Wednesday, October 16, 2013

More Songs about Adoption

All of me - Matt Hammitt


Your Song - Elton John 


Who Loves You - Four Seasons


When you come back to me again - Garth Brooks

Monday, October 14, 2013

Unless you go through the home study

Unless you have adopted and gone through the home study process you will not understand. You won't understand why it takes as long as it does. Why it isn't as simple as you thought it was. Why people repeatedly ask "do you know what you are getting or when you are getting it." You want to respond "a headache from this conversation. Why when you talk to me one minute I'm thrilled and happy and the next I'm racing around overwhelmed. The up and down and not knowing when we will get a child or how old. How much it sucks but at the same time it's exciting to wonder. It's a roller coaster of emotions.

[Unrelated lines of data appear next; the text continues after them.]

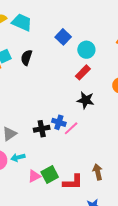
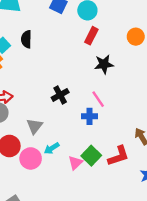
blue cross: (59, 122) -> (90, 116), moved
pink line: (71, 128) -> (98, 99), turned -63
black cross: (42, 129) -> (60, 95), moved

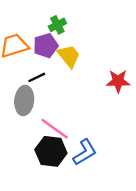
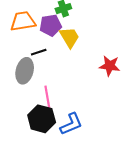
pink line: (55, 129) -> (48, 99), turned 36

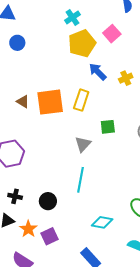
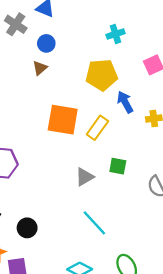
yellow pentagon: (82, 43) -> (102, 75), moved
brown triangle: (23, 102) -> (40, 68), moved, turned 32
cyan line: (80, 180) -> (94, 223), moved, turned -70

I hear people say "gosh this is a lot harder then I thought it would be..." Imagine how we feel going through this. We are a year in and counting. We will get through this part.

I wish people thought before they spoke..... Like I constantly say I'm going to have to find a way to deal with this and "educate" people. Or as Kenny Rogers would say know when to walk away. Sometimes depending on who it is it's almost not worth explaining because they won't listen. 

I need people to say "hang in there" "stay positive" With cheering pom poms "you can do it.."




Thursday, October 3, 2013

Yeah

So when I needed to have my cell phone on me it wasn't. I got home early to take care of an animal house issue I had encountered before I went to work. It seems no one had my house line number or my husbands cell phone number. Everything worked out but let's just say I learned what you shouldn't write to someone on facebook message. If you do you need to indicate that the person is at home resting / in the hospital / hey don't panic / everything is fine now are all things that should have been added to the message.

Reminded how in a moment everything can change.

Wednesday, October 2, 2013

Jury Duty Over and Out (Done)

Ok took a little time to find this blog thanks to a homepage being completely changed.

So today was my turn for Jury Duty. Well my number wasn't picked for either trial. No one is ever thrilled about having to serve at least no one in my group today. I luck out my employer pays me for my day so that means no financial hardship on my end. I don't have any children so child care isn't an issue. So if by me going it means someone who can't afford to or has childcare issues is excused that works. So I'm good for three years. Of course my work will be insane tomorrow, and I'm probably going to be out of my mind but that's how it works. Lots of deep breathes and well it's one day closer to Friday. :)

It is October, and this means that we should be having our last home visit and moving along. The day has exhausted me I'm ready for bed now.